• [What you will do] Identify and pull out each line of the entries in which "geografskog" occurs.

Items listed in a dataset

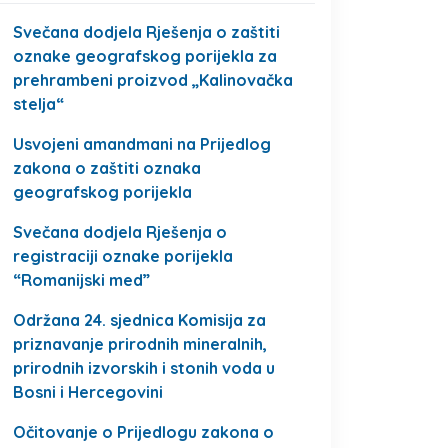
Svečana dodjela Rješenja o zaštiti
oznake geografskog porijekla za
prehrambeni proizvod „Kalinovačka
stelja“
Usvojeni amandmani na Prijedlog
zakona o zaštiti oznaka
geografskog porijekla
Svečana dodjela Rješenja o
registraciji oznake porijekla
“Romanijski med”
Održana 24. sjednica Komisija za
priznavanje prirodnih mineralnih,
prirodnih izvorskih i stonih voda u
Bosni i Hercegovini
Očitovanje o Prijedlogu zakona o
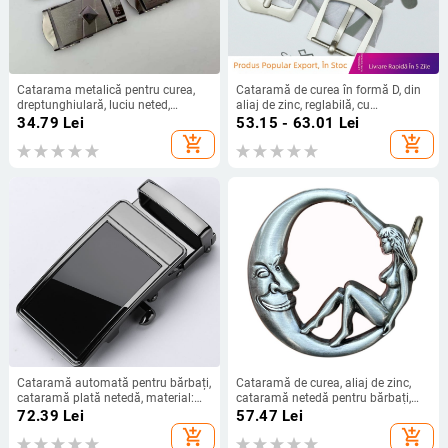
Catarama metalică pentru curea,
Cataramă de curea în formă D, din
dreptunghiulară, luciu neted,
aliaj de zinc, reglabilă, cu
gravură laser și logo personalizabil.
personalizare de logo
34.79
Lei
53.15 - 63.01
Lei
add_shopping_cart
add_shopping_cart
Cataramă automată pentru bărbați,
Cataramă de curea, aliaj de zinc,
cataramă plată netedă, material:
cataramă netedă pentru bărbați,
aliaj, pentru uz de afaceri
vară 2024
72.39
Lei
57.47
Lei
add_shopping_cart
add_shopping_cart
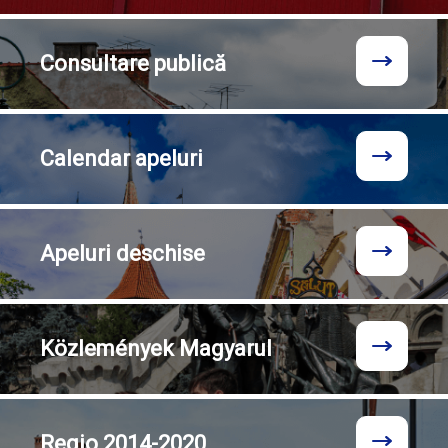
Consultare
publică
Calendar
apeluri
Apeluri
deschise
Közlemények
Magyarul
Regio
2014-2020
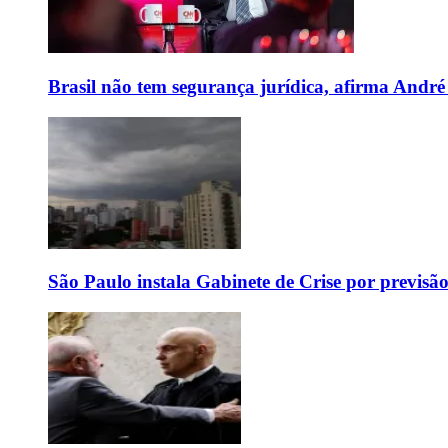
Brasil não tem segurança jurídica, afirma And
São Paulo instala Gabinete de Crise por previsã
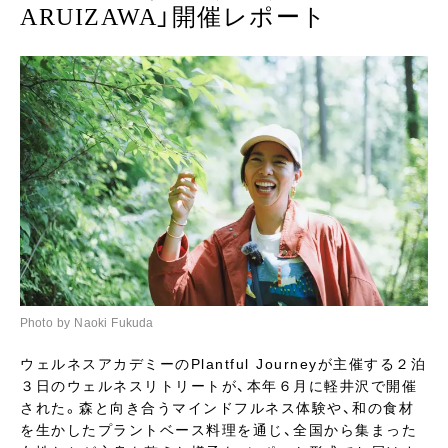
ARUIZAWA」開催レポート
Photo by Naoki Fukuda
ウェルネスアカデミーのPlantful Journeyが主催する２泊
３日のウェルネスリトリートが、本年６月に軽井沢で開催
された。森と向き合うマインドフルネス体験や、和の食材
を生かしたプラントベース料理を通じ、全国から集まった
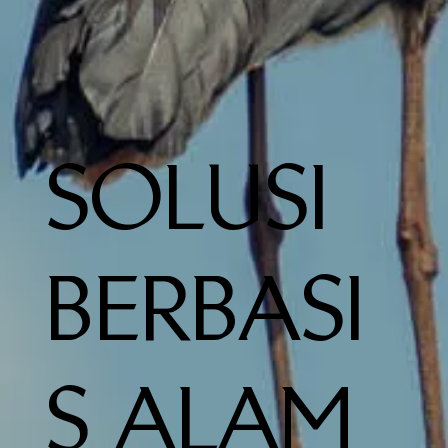
SOLUSI
BERBASI
S ALAM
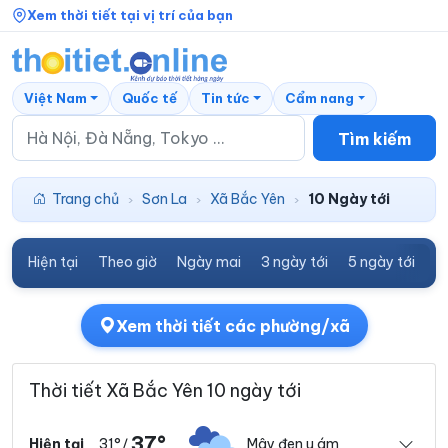
Xem thời tiết tại vị trí của bạn
Việt Nam
Quốc tế
Tin tức
Cẩm nang
Tìm kiếm
Trang chủ
Sơn La
Xã Bắc Yên
10 Ngày tới
›
›
›
Hiện tại
Theo giờ
Ngày mai
3 ngày tới
5 ngày tới
7
Xem thời tiết các phường/xã
Thời tiết Xã Bắc Yên 10 ngày tới
37°
31°
Mây đen u ám
Hiện tại
/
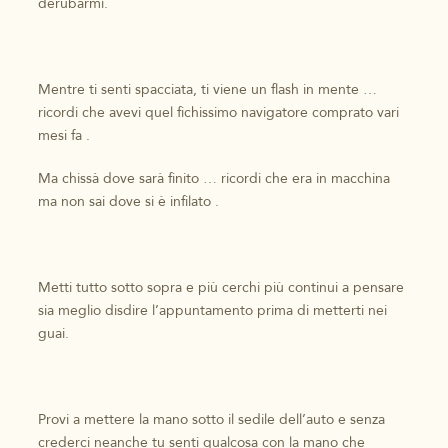
derubarmi.
Mentre ti senti spacciata, ti viene un flash in mente …
ricordi che avevi quel fichissimo navigatore comprato vari
mesi fa .
Ma chissà dove sarà finito … ricordi che era in macchina
ma non sai dove si è infilato .
Metti tutto sotto sopra e più cerchi più continui a pensare
sia meglio disdire l’appuntamento prima di metterti nei
guai.
Provi a mettere la mano sotto il sedile dell’auto e senza
crederci neanche tu senti qualcosa con la mano che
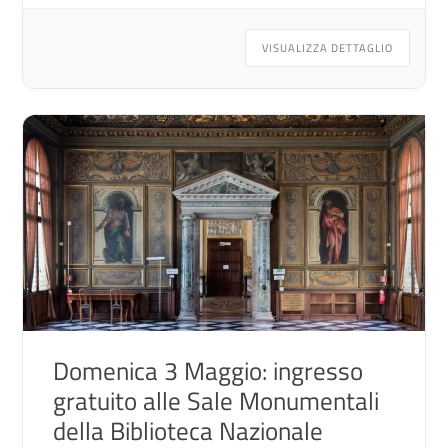
VISUALIZZA DETTAGLIO
Domenica 3 Maggio: ingresso
gratuito alle Sale Monumentali
della Biblioteca Nazionale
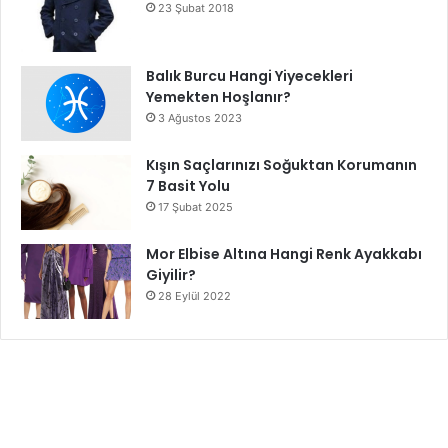
23 Şubat 2018
Balık Burcu Hangi Yiyecekleri
Yemekten Hoşlanır?
3 Ağustos 2023
Kışın Saçlarınızı Soğuktan Korumanın
7 Basit Yolu
17 Şubat 2025
Mor Elbise Altına Hangi Renk Ayakkabı
Giyilir?
28 Eylül 2022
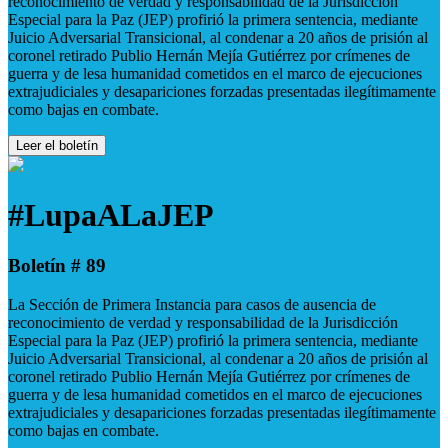
reconocimiento de verdad y responsabilidad de la Jurisdicción
Especial para la Paz (JEP) profirió la primera sentencia, mediante
Juicio Adversarial Transicional, al condenar a 20 años de prisión al
coronel retirado Publio Hernán Mejía Gutiérrez por crímenes de
guerra y de lesa humanidad cometidos en el marco de ejecuciones
extrajudiciales y desapariciones forzadas presentadas ilegítimamente
como bajas en combate.
Leer el boletín
#LupaALaJEP
Boletín # 89
La Sección de Primera Instancia para casos de ausencia de
reconocimiento de verdad y responsabilidad de la Jurisdicción
Especial para la Paz (JEP) profirió la primera sentencia, mediante
Juicio Adversarial Transicional, al condenar a 20 años de prisión al
coronel retirado Publio Hernán Mejía Gutiérrez por crímenes de
guerra y de lesa humanidad cometidos en el marco de ejecuciones
extrajudiciales y desapariciones forzadas presentadas ilegítimamente
como bajas en combate.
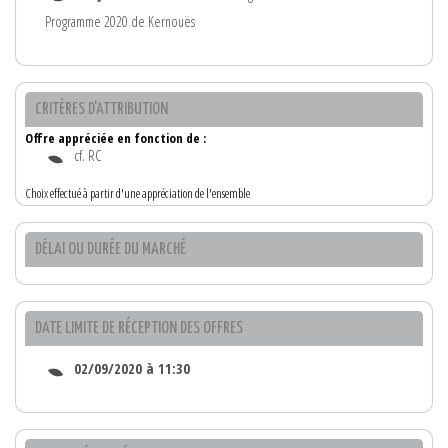
Programme 2020 de Kernouës
CRITÈRES D'ATTRIBUTION
Offre appréciée en fonction de :
cf. RC
Choix effectué à partir d'une appréciation de l'ensemble
DÉLAI OU DURÉE DU MARCHÉ
DATE LIMITE DE RÉCEPTION DES OFFRES
02/09/2020 à 11:30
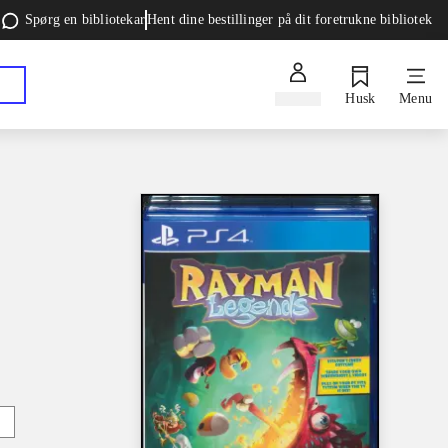
Spørg en bibliotekar
Hent dine bestillinger på dit foretrukne bibliotek
Log ind
Husk
Menu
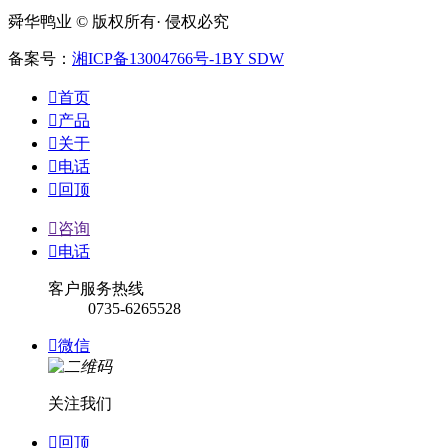
舜华鸭业 © 版权所有· 侵权必究
备案号：
湘ICP备13004766号-1
BY SDW

首页

产品

关于

电话

回顶

咨询

电话
客户服务热线
0735-6265528

微信
关注我们

回顶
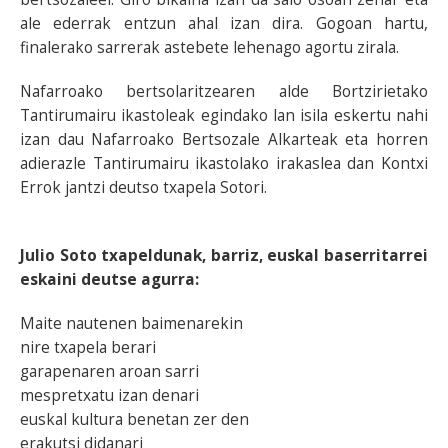
ale ederrak entzun ahal izan dira. Gogoan hartu,
finalerako sarrerak astebete lehenago agortu zirala.
Nafarroako bertsolaritzearen alde Bortzirietako
Tantirumairu ikastoleak egindako lan isila eskertu nahi
izan dau Nafarroako Bertsozale Alkarteak eta horren
adierazle Tantirumairu ikastolako irakaslea dan Kontxi
Errok jantzi deutso txapela Sotori.
Julio Soto txapeldunak, barriz, euskal baserritarrei
eskaini deutse agurra:
Maite nautenen baimenarekin
nire txapela berari
garapenaren aroan sarri
mespretxatu izan denari
euskal kultura benetan zer den
erakutsi didanari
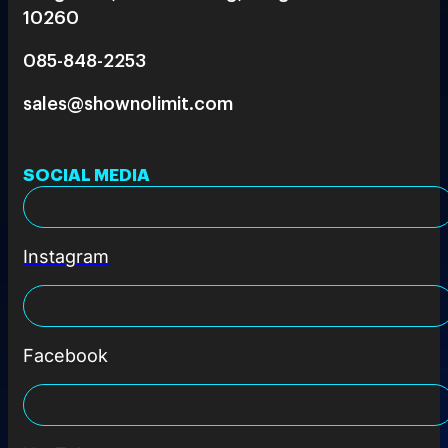
10260
085-848-2253
sales@shownolimit.com
SOCIAL MEDIA
Instagram
Facebook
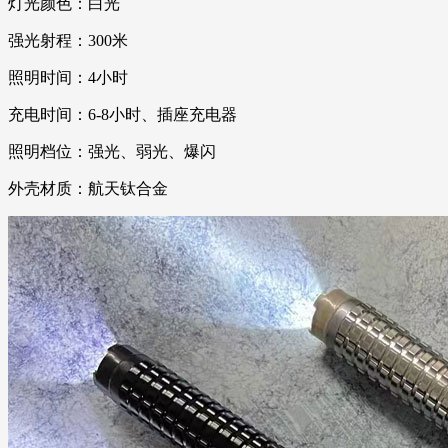
灯光颜色：白光
强光射程：300米
照明时间：4小时
充电时间：6-8小时、插座充电器
照明档位：强光、弱光、爆闪
外壳材质：航天钛合金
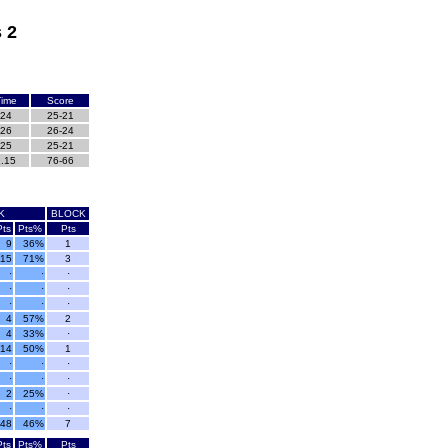
 2
ime
Score
24
25-21
26
26-24
25
25-21
1.15
76-66
K
BLOCK
Pts
Pts%
Pts
9
36%
1
15
71%
3
·
·
·
·
·
·
·
·
·
4
57%
2
4
33%
·
14
50%
1
·
·
·
·
·
·
2
25%
·
·
·
·
48
46%
7
Pts
Pts%
Pts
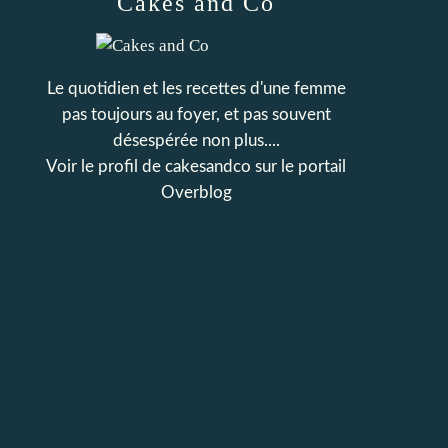
Cakes and Co
Le quotidien et les recettes d'une femme
pas toujours au foyer, et pas souvent
désespérée non plus....
Voir le profil de
cakesandco
sur le portail
Overblog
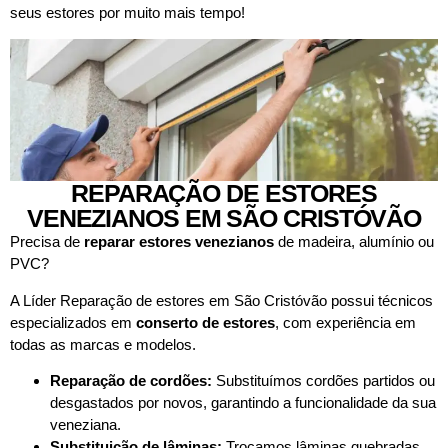
seus estores por muito mais tempo!
REPARAÇÃO DE ESTORES
VENEZIANOS EM SÃO CRISTÓVÃO
Precisa de
reparar estores venezianos
de madeira, alumínio ou
PVC?
A Líder Reparação de estores em São Cristóvão possui técnicos
especializados em
conserto de estores
, com experiência em
todas as marcas e modelos.
Reparação de cordões:
Substituímos cordões partidos ou
desgastados por novos, garantindo a funcionalidade da sua
veneziana.
Substituição de lâminas:
Trocamos lâminas quebradas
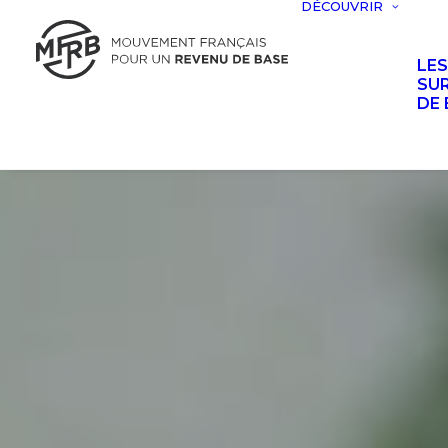
DÉCOUVRIR
LE
SUR
DE 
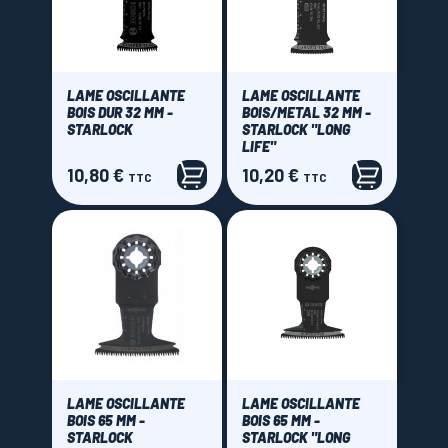
CMT Orange tools
(18)
Prix
LAME OSCILLANTE
LAME OSCILLANTE
0,00 € - 90,00 €
BOIS DUR 32 MM -
BOIS/METAL 32 MM -
STARLOCK
STARLOCK "LONG
LIFE"
10,80 €
10,20 €
Prix
Prix
TTC
TTC
LAME OSCILLANTE
LAME OSCILLANTE
BOIS 65 MM -
BOIS 65 MM -
STARLOCK
STARLOCK "LONG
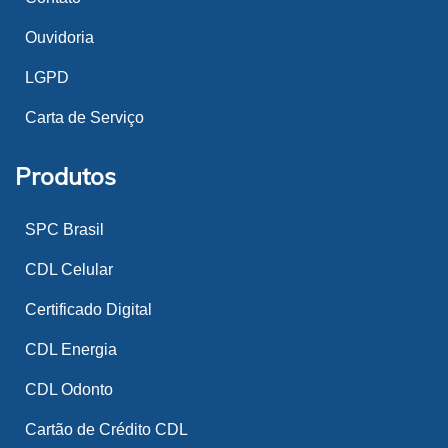
Ouvidoria
LGPD
Carta de Serviço
Produtos
SPC Brasil
CDL Celular
Certificado Digital
CDL Energia
CDL Odonto
Cartão de Crédito CDL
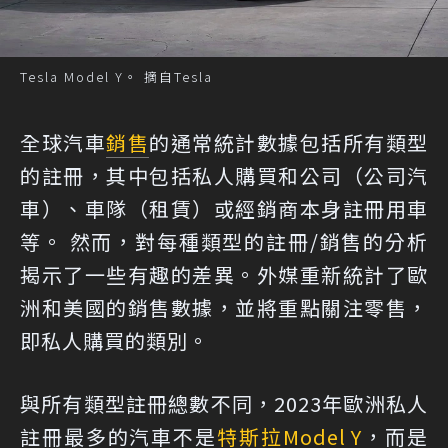
Tesla Model Y。 摘自Tesla
全球汽車
銷售
的通常統計數據包括所有類型
的註冊，其中包括私人購買和公司（公司汽
車）、車隊（租賃）或經銷商本身註冊用車
等。 然而，對每種類型的註冊/銷售的分析
揭示了一些有趣的差異。外媒重新統計了歐
洲和美國的銷售數據，並將重點關注零售，
即私人購買的類別。
與所有類型註冊總數不同，2023年歐洲私人
註冊最多的汽車不是
特斯拉
Model Y
，而是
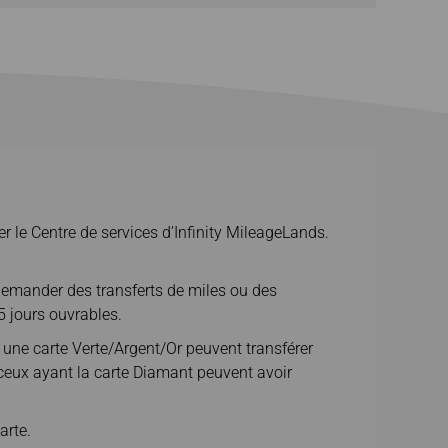
 le Centre de services d’Infinity MileageLands.
 demander des transferts de miles ou des
5 jours ouvrables.
une carte Verte/Argent/Or peuvent transférer
 ceux ayant la carte Diamant peuvent avoir
arte.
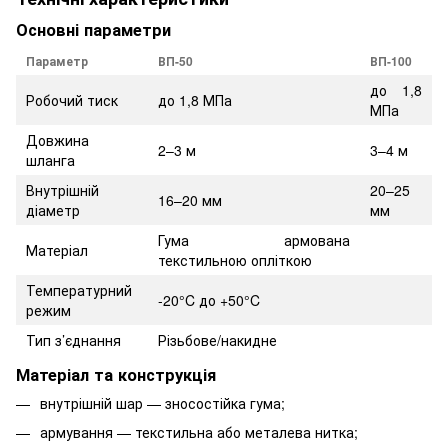
Основні параметри
Параметр
ВП-50
ВП-100
до 1,8
Робочий тиск
до 1,8 МПа
МПа
Довжина
2–3 м
3–4 м
шланга
Внутрішній
20–25
16–20 мм
діаметр
мм
Гума армована
Матеріал
текстильною опліткою
Температурний
-20°C до +50°C
режим
Тип з’єднання
Різьбове/накидне
Матеріал та конструкція
внутрішній шар — зносостійка гума;
армування — текстильна або металева нитка;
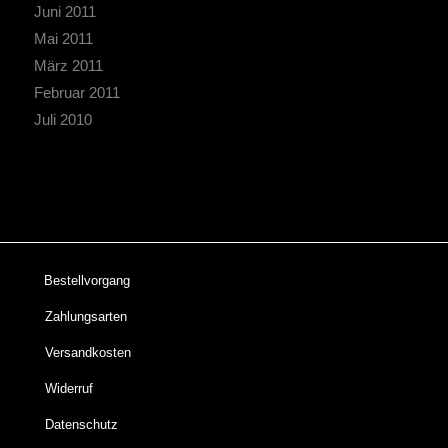
Juni 2011
Mai 2011
März 2011
Februar 2011
Juli 2010
Bestellvorgang
Zahlungsarten
Versandkosten
Widerruf
Datenschutz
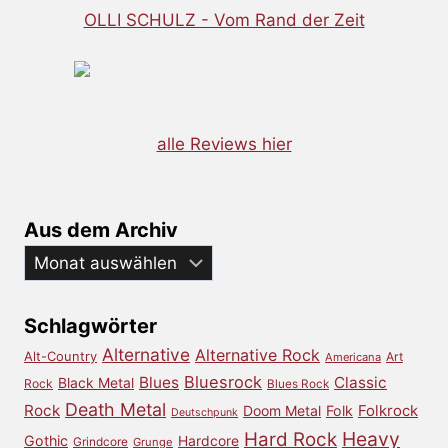
OLLI SCHULZ - Vom Rand der Zeit
alle Reviews hier
Aus dem Archiv
Aus
dem
Archiv
Schlagwörter
Alternative
Alternative Rock
Alt-Country
Art
Americana
Bluesrock
Blues
Classic
Black Metal
Rock
Blues Rock
Death Metal
Rock
Doom Metal
Folk
Folkrock
Deutschpunk
Heavy
Hard Rock
Gothic
Hardcore
Grindcore
Grunge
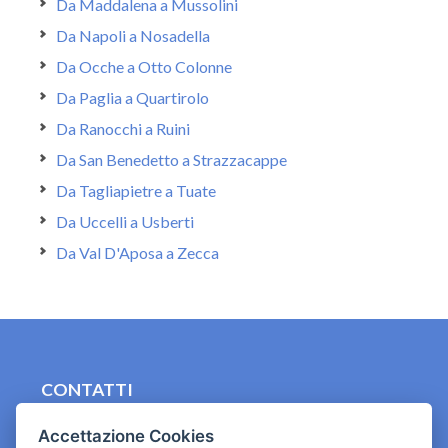
Da Maddalena a Mussolini
Da Napoli a Nosadella
Da Ocche a Otto Colonne
Da Paglia a Quartirolo
Da Ranocchi a Ruini
Da San Benedetto a Strazzacappe
Da Tagliapietre a Tuate
Da Uccelli a Usberti
Da Val D'Aposa a Zecca
CONTATTI
contact.originebologna@gmail.com
Accettazione Cookies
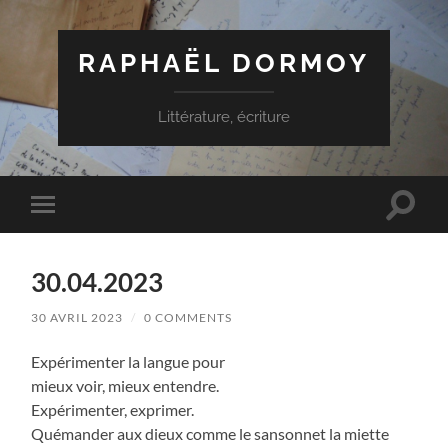
RAPHAËL DORMOY
Littérature, écriture
Toggle
Toggle
search
mobile
field
menu
30.04.2023
30 AVRIL 2023
/
0 COMMENTS
Expérimenter la langue pour
mieux voir, mieux entendre.
Expérimenter, exprimer.
Quémander aux dieux comme le sansonnet la miette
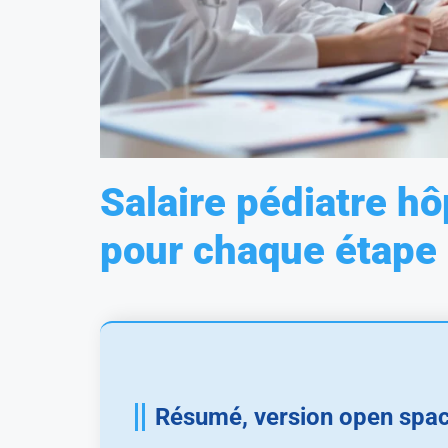
Salaire pédiatre hôp
pour chaque étape 
Résumé, version open spac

• [Answer for this exercise]
oznake geografskog porijekla za
geografskog porijekla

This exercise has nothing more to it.